Die im Juni 2018 mit einer Stimmenmehrheit von 61 Prozent angenommene Initiative fordert grundsätzlich den Erhalt des bestehenden «bezahlbaren» Wohnraums. Bei einem als «Wohnungsnot» deklarierten Leerwohnungsstand von unter 1,5 Prozent habe der Staat mit einer Bewilligungspflicht dafür zu sorgen, dass insbesondere langjährige und ältere Mieter vor Kündigungen und massiven Mietzinserhöhungen in Folge von Sanierungen, Umbauten und Abbrüchen geschützt würden.
Was ist «bezahlbarer Wohnraum»?
Für längere Diskussionen sorgte in der Detailberatung vor allem zwei als «wesentlich» bezeichneten Punkte:
Zum Ersten ging es um die Definition, was als «bezahlbarer Wohnraum» zu verstehen ist. Die Regierung hatte diesen auf die 50 Prozent der bestehenden «günstigeren Wohnungen» im Kanton eingeschränkt – das entspräche 34 Prozent des gesamten Wohnungsbestands (ohne Genossenschaftswohnungen). Die Ratslinke wollte diese Spanne auf den gesamten Wohnraum mit Ausnahme von Luxus- und Kurzzeitwohnungen ausgedehnt wissen.
Der Grosse Rat lehnte den von der links-grünen Mehrheit in der vorberatenden Bau- und Raumplanungskommission (BRK) eingebrachten Vorschlag aber mit 48 gegen 44 Stimmen bei einer Enthaltung ab – ein Stimmenverhältnis, das sich mehr oder weniger durch die gesamte Detailberatung hindurchzog.

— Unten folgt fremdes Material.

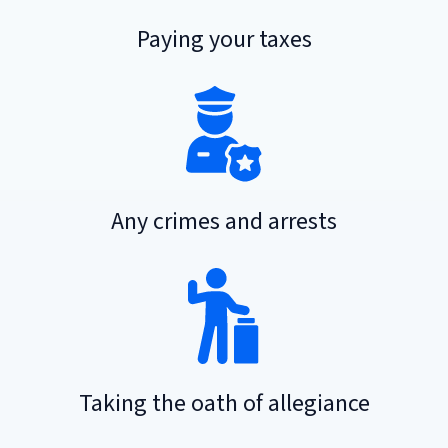
Paying your taxes
Any crimes and arrests
Taking the oath of allegiance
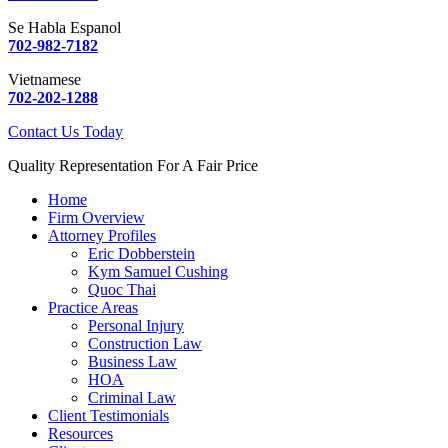
Se Habla Espanol
702-982-7182
Vietnamese
702-202-1288
Contact Us Today
Quality Representation For A Fair Price
Home
Firm Overview
Attorney Profiles
Eric Dobberstein
Kym Samuel Cushing
Quoc Thai
Practice Areas
Personal Injury
Construction Law
Business Law
HOA
Criminal Law
Client Testimonials
Resources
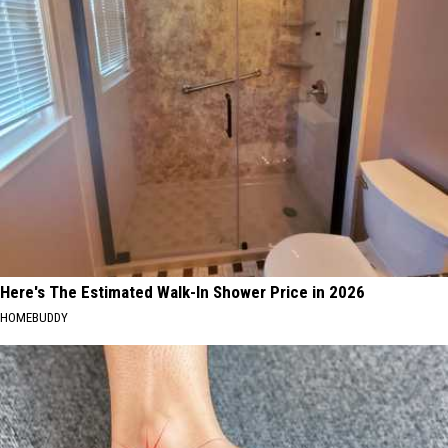
Here's The Estimated Walk-In Shower Price in 2026
HOMEBUDDY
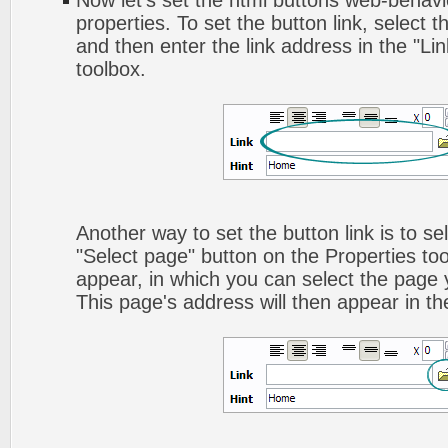
Now let's set the html buttons web-behavior
properties. To set the button link, select th
and then enter the link address in the "Lin
toolbox.
Another way to set the button link is to sel
"Select page" button on the Properties too
appear, in which you can select the page yo
This page's address will then appear in the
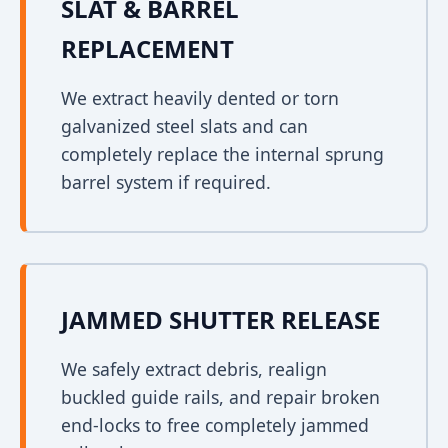
SLAT & BARREL
REPLACEMENT
We extract heavily dented or torn
galvanized steel slats and can
completely replace the internal sprung
barrel system if required.
JAMMED SHUTTER RELEASE
We safely extract debris, realign
buckled guide rails, and repair broken
end-locks to free completely jammed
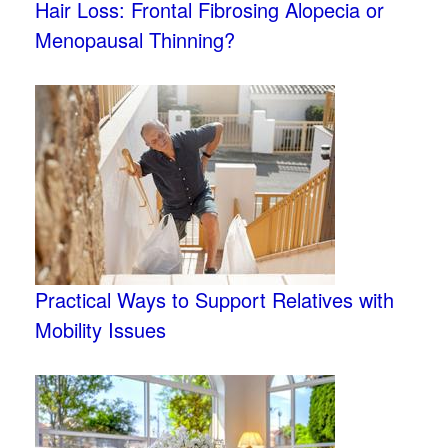
Hair Loss: Frontal Fibrosing Alopecia or
Menopausal Thinning?
Practical Ways to Support Relatives with
Mobility Issues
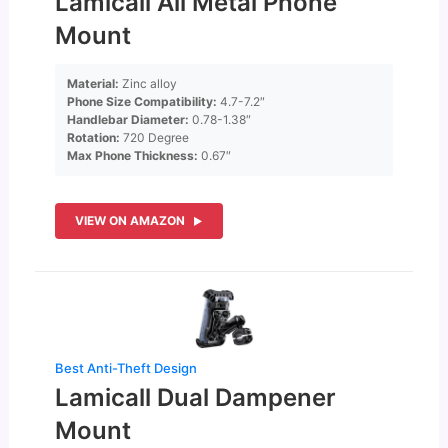
Lamicall All Metal Phone
Mount
Material:
Zinc alloy
Phone Size Compatibility:
4.7-7.2″
Handlebar Diameter:
0.78-1.38″
Rotation:
720 Degree
Max Phone Thickness:
0.67″
VIEW ON AMAZON
Best Anti-Theft Design
Lamicall Dual Dampener
Mount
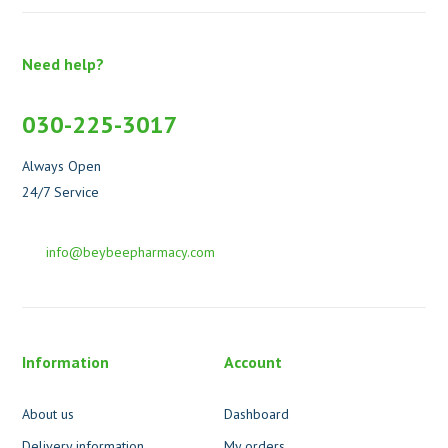
Need help?
030-225-3017
Always Open
24/7 Service
info@beybeepharmacy.com
Information
Account
About us
Dashboard
Delivery information
My orders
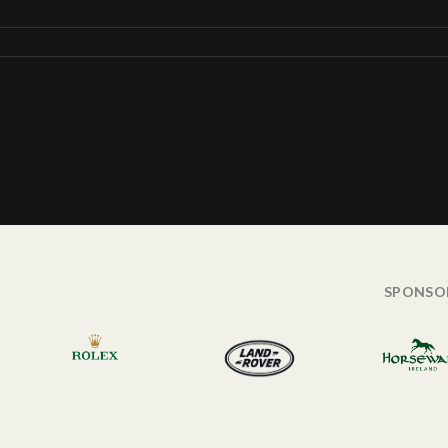
SPONSO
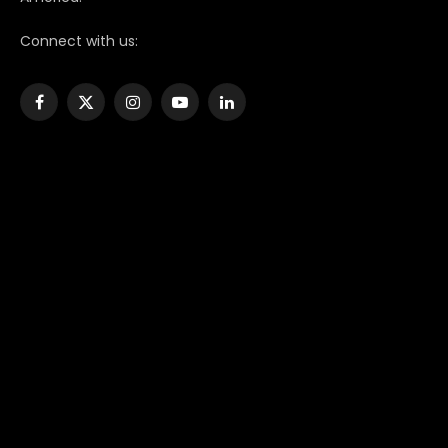
Connect with us:
Facebook
X
Instagram
YouTube
LinkedIn
(Twitter)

Mit einem ähnlichen Stimmenverhältnis scheiterte auch der Vorschlag der BRK-Mehrheit, Umwandlungen von Mietwohnungen in Stockwerkeigentum als Zweckentfremdung zu bezeichnen und damit einer besonderen Bewilligungspflicht zu unterstellen. Die bürgerliche Mehrheit pochte hier auf die verfassungsmässig verbriefte Eigentumsgarantie.
Für längere Diskussionen sorgten des Weiteren die Gesetzesabschnitte über diverse Ausnahmen von der Bewilligungspflicht für Bauvorhaben und der Mietzinskontrolle. Genannt wurden unter anderem Mehrfamilienhäuser, die mehrheitlich von den Eigentümern und deren Nachkommen bewohnt werden sowie Sanierungen und Umbauten im bewohnten Zustand.
In diesem Punkt konnte die Ratslinke für einmal einen Punkt für sich verbuchen. Diese beiden Ausnahmen wurden nichts ins Gesetz aufgenommen, allerdings nur dank zwei Stichentscheiden der Ratspräsidentin Salome Hofer von der SP.
Stark divergierende Varianten
Insgesamt wurde in der Detailberatung über gut zwei Dutzend, zum Teil sehr stark divergierende Vorschlagsvarianten für neue Paragraphen im Wohnraumfördergesetz zum Teil energisch debattiert und abgestimmt. Dabei geriet der Rat mit zunehmenden Dauer der Debatte zuweilen in Gefahr, die Übersicht zu verlieren.
Mit wenigen Ausnahmen obsiegten jeweils die von der bürgerlichen Minderheit der BRK und zum Teil auch ursprünglich von der Regierung eingebrachten Vorschläge. In der Schlussabstimmung sprachen sich 49 Ratsmitglieder für und 44 gegen die Gesetzesrevision aus.
Die SP und das Grüne Bündnis machten bereits während des Verlaufs der Debatte klar, dass sie sich mit der vom Grossen Rat beschlossenen Gesetzesrevision nicht abfinden werden. Das Stimmvolk müsse noch einmal die Gelegenheit erhalten, sich zur Sache äussern zu können, sagte SP-Kantonalpräsident Pascal Pfister. Ob dies mit einem Referendum oder einer neuen Initiative geschehen soll, liess er noch offen.